> [TASK DETAILS] Check each line of the material below, and copy it if it holds the string "package".

> [INPUT DATA]
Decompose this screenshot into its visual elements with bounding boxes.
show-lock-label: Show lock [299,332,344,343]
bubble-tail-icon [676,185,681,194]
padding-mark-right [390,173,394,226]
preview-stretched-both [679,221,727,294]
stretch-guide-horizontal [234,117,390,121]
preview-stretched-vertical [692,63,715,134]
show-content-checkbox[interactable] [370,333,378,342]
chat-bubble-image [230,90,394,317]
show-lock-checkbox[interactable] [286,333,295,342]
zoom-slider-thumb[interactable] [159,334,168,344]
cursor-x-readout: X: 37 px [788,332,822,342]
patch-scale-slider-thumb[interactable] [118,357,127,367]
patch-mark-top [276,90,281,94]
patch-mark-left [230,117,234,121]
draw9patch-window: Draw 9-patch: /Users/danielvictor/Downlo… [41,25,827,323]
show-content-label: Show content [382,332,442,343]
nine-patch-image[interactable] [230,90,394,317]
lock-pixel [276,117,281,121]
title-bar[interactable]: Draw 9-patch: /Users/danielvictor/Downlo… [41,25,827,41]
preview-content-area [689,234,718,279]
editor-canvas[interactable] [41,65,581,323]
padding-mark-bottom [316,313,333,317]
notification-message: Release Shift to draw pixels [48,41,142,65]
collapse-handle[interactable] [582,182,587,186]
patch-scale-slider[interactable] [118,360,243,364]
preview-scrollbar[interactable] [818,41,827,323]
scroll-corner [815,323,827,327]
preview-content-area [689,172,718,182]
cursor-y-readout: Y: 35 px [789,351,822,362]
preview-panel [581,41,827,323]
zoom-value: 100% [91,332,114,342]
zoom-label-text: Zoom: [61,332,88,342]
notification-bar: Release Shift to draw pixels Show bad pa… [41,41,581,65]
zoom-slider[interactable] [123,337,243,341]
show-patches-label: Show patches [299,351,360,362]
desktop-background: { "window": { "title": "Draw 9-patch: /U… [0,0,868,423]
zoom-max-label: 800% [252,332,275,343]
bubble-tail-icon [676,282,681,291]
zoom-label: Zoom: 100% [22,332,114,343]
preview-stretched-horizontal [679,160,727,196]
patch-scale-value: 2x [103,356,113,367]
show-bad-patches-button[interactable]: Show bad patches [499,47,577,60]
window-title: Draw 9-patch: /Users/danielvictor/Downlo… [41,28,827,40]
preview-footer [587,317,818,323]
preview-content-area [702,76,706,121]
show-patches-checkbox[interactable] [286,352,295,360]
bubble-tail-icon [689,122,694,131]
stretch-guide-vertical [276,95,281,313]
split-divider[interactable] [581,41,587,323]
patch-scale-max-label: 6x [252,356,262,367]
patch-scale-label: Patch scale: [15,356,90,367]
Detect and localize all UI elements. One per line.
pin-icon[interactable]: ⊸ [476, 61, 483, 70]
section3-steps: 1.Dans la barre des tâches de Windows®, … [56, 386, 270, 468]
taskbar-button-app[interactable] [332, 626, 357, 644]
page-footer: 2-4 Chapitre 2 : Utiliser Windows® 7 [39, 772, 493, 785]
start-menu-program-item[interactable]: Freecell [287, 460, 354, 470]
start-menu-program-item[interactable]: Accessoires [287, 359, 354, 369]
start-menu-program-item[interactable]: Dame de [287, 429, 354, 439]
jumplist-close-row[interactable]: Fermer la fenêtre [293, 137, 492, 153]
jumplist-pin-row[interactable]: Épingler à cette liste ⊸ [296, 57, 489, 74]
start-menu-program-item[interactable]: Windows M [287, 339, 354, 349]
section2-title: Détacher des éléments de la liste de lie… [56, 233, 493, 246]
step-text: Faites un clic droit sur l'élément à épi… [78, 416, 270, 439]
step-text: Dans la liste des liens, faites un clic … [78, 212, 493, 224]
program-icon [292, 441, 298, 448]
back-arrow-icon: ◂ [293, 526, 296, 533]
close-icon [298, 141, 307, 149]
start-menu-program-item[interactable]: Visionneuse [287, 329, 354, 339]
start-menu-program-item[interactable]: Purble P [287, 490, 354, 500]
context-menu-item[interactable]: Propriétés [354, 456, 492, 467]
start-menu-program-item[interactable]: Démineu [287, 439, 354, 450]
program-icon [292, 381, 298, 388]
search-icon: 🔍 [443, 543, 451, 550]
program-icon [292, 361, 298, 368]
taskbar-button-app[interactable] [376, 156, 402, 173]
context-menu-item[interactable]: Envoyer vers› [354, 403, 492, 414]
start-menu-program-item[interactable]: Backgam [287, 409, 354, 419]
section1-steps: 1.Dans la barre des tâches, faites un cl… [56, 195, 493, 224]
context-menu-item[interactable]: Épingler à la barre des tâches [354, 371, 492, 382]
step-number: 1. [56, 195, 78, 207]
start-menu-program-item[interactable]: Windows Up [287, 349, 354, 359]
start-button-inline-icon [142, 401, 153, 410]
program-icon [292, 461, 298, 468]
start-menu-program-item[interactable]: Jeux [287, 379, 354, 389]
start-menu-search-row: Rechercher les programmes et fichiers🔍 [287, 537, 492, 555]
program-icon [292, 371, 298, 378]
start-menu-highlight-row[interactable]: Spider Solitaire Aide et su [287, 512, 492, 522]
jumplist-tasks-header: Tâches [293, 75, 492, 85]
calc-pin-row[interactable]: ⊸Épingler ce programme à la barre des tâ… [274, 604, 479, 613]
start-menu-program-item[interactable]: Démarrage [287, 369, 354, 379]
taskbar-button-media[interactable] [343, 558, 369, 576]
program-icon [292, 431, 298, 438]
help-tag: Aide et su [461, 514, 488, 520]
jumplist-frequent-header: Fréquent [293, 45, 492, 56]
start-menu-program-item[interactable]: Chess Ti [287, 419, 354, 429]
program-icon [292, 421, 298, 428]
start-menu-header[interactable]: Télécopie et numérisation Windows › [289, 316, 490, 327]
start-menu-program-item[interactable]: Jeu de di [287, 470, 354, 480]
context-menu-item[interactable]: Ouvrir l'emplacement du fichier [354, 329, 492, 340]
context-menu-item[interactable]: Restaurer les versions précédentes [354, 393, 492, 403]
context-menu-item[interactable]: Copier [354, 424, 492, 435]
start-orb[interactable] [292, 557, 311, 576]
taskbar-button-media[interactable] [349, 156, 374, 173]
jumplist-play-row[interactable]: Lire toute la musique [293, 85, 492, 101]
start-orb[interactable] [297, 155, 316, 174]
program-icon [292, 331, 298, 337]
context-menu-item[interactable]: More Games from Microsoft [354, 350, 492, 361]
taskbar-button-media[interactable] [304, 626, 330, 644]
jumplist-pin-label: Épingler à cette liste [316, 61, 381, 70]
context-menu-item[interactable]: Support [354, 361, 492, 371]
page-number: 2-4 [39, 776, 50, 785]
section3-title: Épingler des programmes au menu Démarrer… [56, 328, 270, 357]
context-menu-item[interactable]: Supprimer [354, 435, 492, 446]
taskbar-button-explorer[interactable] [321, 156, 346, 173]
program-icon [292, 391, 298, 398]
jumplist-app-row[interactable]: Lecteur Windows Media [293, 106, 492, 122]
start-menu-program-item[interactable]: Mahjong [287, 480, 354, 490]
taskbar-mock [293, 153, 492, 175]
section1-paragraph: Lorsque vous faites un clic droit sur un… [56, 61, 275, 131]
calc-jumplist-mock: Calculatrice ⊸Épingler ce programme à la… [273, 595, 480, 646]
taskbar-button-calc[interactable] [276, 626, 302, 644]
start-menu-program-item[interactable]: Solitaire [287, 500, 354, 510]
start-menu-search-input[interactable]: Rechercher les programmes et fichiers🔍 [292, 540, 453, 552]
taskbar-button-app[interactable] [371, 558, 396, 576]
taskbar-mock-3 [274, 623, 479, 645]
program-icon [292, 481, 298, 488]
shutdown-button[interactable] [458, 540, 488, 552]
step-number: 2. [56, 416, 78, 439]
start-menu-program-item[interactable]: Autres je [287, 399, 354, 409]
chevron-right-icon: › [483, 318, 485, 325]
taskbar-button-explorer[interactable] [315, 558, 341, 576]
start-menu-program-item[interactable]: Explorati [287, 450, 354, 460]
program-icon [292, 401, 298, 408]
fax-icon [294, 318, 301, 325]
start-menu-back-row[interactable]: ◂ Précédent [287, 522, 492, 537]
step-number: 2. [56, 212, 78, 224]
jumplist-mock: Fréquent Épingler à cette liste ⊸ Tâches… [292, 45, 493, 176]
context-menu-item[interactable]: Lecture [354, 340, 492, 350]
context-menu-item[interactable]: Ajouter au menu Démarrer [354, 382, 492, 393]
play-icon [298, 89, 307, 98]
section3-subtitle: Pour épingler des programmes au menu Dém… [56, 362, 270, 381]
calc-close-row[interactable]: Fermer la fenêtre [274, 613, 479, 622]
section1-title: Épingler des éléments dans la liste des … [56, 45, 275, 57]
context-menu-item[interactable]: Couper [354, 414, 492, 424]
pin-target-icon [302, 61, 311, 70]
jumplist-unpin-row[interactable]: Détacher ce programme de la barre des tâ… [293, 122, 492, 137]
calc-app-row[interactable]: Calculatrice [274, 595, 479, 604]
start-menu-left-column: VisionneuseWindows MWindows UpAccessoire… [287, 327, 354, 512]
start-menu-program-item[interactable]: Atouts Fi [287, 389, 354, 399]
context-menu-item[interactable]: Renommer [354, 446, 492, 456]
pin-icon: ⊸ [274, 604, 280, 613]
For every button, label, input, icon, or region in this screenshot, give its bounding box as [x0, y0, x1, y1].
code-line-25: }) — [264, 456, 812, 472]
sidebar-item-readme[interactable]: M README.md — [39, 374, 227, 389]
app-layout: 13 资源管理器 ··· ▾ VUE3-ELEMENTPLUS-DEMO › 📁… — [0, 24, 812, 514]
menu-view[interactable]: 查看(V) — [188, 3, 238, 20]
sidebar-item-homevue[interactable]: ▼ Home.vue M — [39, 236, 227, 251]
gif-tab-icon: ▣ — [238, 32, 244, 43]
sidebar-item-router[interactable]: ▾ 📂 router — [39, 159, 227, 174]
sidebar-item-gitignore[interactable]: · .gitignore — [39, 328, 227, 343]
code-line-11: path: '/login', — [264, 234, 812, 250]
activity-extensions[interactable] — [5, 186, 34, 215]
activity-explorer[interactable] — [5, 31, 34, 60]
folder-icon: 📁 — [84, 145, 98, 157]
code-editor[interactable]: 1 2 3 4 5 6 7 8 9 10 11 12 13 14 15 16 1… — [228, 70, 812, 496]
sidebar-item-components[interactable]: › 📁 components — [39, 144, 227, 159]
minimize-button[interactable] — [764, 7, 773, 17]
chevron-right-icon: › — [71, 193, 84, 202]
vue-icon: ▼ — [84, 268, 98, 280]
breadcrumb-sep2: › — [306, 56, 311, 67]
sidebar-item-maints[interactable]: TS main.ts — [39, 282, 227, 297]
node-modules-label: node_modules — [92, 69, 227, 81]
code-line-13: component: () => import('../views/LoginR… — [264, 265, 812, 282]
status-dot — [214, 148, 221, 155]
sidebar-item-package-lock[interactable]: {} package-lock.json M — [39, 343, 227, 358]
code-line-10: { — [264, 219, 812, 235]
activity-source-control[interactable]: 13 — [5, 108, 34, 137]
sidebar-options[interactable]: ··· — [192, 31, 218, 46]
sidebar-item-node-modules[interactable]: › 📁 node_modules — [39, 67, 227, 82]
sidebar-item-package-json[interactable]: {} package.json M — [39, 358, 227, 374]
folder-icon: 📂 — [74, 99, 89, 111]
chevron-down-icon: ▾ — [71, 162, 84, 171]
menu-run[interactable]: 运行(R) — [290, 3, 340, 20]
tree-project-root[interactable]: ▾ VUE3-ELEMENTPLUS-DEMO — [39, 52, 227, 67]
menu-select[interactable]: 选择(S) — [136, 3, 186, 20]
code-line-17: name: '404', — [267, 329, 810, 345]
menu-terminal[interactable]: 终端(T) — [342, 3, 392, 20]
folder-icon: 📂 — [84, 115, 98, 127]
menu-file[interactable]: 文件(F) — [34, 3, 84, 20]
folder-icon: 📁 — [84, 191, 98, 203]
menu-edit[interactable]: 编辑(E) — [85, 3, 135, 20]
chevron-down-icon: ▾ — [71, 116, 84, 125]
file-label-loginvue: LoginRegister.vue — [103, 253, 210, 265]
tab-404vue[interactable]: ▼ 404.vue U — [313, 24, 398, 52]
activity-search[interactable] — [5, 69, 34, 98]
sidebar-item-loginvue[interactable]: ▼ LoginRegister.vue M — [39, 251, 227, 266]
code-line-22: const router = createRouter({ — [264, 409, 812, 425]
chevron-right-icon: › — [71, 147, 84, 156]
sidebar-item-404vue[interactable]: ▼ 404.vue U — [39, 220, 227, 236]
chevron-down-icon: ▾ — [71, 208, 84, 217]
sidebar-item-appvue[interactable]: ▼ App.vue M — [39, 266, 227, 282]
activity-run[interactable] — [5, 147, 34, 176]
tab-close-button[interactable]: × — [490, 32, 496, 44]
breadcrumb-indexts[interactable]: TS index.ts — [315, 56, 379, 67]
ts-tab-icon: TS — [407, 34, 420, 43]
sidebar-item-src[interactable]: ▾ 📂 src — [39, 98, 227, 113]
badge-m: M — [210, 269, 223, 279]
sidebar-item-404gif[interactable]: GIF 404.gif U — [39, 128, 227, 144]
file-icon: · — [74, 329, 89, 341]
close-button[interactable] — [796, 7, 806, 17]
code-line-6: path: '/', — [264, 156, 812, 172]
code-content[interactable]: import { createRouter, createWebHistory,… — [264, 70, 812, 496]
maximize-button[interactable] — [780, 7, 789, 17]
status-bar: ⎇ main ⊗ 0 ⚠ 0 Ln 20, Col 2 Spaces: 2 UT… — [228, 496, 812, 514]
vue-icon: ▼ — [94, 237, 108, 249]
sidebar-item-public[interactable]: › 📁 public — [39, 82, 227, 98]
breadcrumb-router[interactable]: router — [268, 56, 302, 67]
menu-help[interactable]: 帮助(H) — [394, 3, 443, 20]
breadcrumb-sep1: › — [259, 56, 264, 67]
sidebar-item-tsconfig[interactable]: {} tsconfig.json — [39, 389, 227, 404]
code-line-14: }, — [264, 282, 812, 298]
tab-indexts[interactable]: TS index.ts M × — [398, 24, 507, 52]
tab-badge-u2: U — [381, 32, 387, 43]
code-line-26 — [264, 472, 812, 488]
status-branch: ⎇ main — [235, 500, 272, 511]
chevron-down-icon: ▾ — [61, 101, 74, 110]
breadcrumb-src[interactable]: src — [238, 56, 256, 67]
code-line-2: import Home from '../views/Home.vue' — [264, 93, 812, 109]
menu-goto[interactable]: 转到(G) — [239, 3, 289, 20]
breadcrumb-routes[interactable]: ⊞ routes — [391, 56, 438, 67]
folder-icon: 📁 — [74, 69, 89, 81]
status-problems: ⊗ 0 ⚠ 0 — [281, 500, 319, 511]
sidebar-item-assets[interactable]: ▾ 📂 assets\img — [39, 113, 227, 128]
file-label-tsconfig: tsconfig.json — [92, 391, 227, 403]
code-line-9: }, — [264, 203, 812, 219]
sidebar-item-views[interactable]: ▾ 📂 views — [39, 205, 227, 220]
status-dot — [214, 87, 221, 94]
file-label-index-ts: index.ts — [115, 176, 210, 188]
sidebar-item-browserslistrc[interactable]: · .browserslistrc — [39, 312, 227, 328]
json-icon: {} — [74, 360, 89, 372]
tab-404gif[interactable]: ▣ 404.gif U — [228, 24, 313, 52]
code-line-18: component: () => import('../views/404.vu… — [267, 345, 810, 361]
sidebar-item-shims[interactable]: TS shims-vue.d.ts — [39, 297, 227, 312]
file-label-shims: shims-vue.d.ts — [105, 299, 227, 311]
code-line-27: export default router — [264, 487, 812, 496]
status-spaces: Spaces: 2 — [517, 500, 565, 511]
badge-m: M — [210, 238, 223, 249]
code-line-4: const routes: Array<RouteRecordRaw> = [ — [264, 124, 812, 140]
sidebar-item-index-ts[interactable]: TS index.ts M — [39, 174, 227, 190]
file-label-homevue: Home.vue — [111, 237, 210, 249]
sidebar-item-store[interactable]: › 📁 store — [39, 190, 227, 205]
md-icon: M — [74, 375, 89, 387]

> [REPLY TO THE TASK]
sidebar-item-package-lock[interactable]: {} package-lock.json M — [39, 343, 227, 358]
sidebar-item-package-json[interactable]: {} package.json M — [39, 358, 227, 374]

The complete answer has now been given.